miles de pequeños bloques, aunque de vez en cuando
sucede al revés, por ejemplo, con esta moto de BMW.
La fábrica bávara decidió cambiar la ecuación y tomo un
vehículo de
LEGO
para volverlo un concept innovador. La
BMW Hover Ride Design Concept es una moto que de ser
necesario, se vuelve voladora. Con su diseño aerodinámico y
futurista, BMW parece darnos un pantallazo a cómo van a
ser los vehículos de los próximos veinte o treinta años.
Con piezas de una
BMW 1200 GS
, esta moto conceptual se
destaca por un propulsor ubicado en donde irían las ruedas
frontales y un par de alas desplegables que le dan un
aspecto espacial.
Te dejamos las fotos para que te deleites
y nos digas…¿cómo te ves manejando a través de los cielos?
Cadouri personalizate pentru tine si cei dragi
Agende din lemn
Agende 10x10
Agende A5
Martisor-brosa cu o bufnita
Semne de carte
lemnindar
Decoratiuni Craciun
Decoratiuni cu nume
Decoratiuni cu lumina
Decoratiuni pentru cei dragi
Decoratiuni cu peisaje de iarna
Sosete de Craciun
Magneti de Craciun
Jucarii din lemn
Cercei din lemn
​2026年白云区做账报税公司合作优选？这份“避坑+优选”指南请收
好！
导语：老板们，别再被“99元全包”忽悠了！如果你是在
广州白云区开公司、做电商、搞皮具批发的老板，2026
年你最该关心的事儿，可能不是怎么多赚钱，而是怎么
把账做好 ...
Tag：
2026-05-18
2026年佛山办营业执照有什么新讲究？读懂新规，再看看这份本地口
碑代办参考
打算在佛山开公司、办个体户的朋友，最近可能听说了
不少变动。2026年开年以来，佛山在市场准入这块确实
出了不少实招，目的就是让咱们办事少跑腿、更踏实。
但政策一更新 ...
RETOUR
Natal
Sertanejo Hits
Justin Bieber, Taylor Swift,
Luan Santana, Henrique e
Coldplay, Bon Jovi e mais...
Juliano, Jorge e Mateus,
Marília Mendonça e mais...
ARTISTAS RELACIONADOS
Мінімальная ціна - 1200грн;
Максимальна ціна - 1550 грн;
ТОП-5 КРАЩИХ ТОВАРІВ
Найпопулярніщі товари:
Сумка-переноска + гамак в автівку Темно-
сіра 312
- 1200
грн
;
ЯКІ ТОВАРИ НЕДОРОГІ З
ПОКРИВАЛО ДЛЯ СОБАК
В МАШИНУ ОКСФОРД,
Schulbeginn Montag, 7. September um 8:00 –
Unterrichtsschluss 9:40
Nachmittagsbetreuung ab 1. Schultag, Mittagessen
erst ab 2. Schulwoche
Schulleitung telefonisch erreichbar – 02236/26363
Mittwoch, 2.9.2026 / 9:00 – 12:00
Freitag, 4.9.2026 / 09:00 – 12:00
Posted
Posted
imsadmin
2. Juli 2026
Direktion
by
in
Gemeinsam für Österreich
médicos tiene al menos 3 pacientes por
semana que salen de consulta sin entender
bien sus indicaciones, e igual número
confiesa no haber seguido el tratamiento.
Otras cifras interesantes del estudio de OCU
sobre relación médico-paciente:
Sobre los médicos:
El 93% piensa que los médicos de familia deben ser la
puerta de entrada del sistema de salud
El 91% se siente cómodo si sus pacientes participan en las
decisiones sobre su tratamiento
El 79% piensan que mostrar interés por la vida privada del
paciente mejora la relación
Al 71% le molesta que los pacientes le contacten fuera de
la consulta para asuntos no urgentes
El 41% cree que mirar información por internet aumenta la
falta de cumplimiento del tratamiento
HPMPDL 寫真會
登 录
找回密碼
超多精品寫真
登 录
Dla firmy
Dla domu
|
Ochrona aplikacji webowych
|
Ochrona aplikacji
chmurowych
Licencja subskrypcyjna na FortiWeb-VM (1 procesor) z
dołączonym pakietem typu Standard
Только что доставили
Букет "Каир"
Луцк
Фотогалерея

[Task brief]
Exactly as written above, copy out all the records.

[Written response]
miles de pequeños bloques, aunque de vez en cuando
sucede al revés, por ejemplo, con esta moto de BMW.
La fábrica bávara decidió cambiar la ecuación y tomo un
vehículo de
LEGO
para volverlo un concept innovador. La
BMW Hover Ride Design Concept es una moto que de ser
necesario, se vuelve voladora. Con su diseño aerodinámico y
futurista, BMW parece darnos un pantallazo a cómo van a
ser los vehículos de los próximos veinte o treinta años.
Con piezas de una
BMW 1200 GS
, esta moto conceptual se
destaca por un propulsor ubicado en donde irían las ruedas
frontales y un par de alas desplegables que le dan un
aspecto espacial.
Te dejamos las fotos para que te deleites
y nos digas…¿cómo te ves manejando a través de los cielos?
Cadouri personalizate pentru tine si cei dragi
Agende din lemn
Agende 10x10
Agende A5
Martisor-brosa cu o bufnita
Semne de carte
lemnindar
Decoratiuni Craciun
Decoratiuni cu nume
Decoratiuni cu lumina
Decoratiuni pentru cei dragi
Decoratiuni cu peisaje de iarna
Sosete de Craciun
Magneti de Craciun
Jucarii din lemn
Cercei din lemn
​2026年白云区做账报税公司合作优选？这份“避坑+优选”指南请收
好！
导语：老板们，别再被“99元全包”忽悠了！如果你是在
广州白云区开公司、做电商、搞皮具批发的老板，2026
年你最该关心的事儿，可能不是怎么多赚钱，而是怎么
把账做好 ...
Tag：
2026-05-18
2026年佛山办营业执照有什么新讲究？读懂新规，再看看这份本地口
碑代办参考
打算在佛山开公司、办个体户的朋友，最近可能听说了
不少变动。2026年开年以来，佛山在市场准入这块确实
出了不少实招，目的就是让咱们办事少跑腿、更踏实。
但政策一更新 ...
RETOUR
Natal
Sertanejo Hits
Justin Bieber, Taylor Swift,
Luan Santana, Henrique e
Coldplay, Bon Jovi e mais...
Juliano, Jorge e Mateus,
Marília Mendonça e mais...
ARTISTAS RELACIONADOS
Мінімальная ціна - 1200грн;
Максимальна ціна - 1550 грн;
ТОП-5 КРАЩИХ ТОВАРІВ
Найпопулярніщі товари:
Сумка-переноска + гамак в автівку Темно-
сіра 312
- 1200
грн
;
ЯКІ ТОВАРИ НЕДОРОГІ З
ПОКРИВАЛО ДЛЯ СОБАК
В МАШИНУ ОКСФОРД,
Schulbeginn Montag, 7. September um 8:00 –
Unterrichtsschluss 9:40
Nachmittagsbetreuung ab 1. Schultag, Mittagessen
erst ab 2. Schulwoche
Schulleitung telefonisch erreichbar – 02236/26363
Mittwoch, 2.9.2026 / 9:00 – 12:00
Freitag, 4.9.2026 / 09:00 – 12:00
Posted
Posted
imsadmin
2. Juli 2026
Direktion
by
in
Gemeinsam für Österreich
médicos tiene al menos 3 pacientes por
semana que salen de consulta sin entender
bien sus indicaciones, e igual número
confiesa no haber seguido el tratamiento.
Otras cifras interesantes del estudio de OCU
sobre relación médico-paciente:
Sobre los médicos:
El 93% piensa que los médicos de familia deben ser la
puerta de entrada del sistema de salud
El 91% se siente cómodo si sus pacientes participan en las
decisiones sobre su tratamiento
El 79% piensan que mostrar interés por la vida privada del
paciente mejora la relación
Al 71% le molesta que los pacientes le contacten fuera de
la consulta para asuntos no urgentes
El 41% cree que mirar información por internet aumenta la
falta de cumplimiento del tratamiento
HPMPDL 寫真會
登 录
找回密碼
超多精品寫真
登 录
Dla firmy
Dla domu
|
Ochrona aplikacji webowych
|
Ochrona aplikacji
chmurowych
Licencja subskrypcyjna na FortiWeb-VM (1 procesor) z
dołączonym pakietem typu Standard
Только что доставили
Букет "Каир"
Луцк
Фотогалерея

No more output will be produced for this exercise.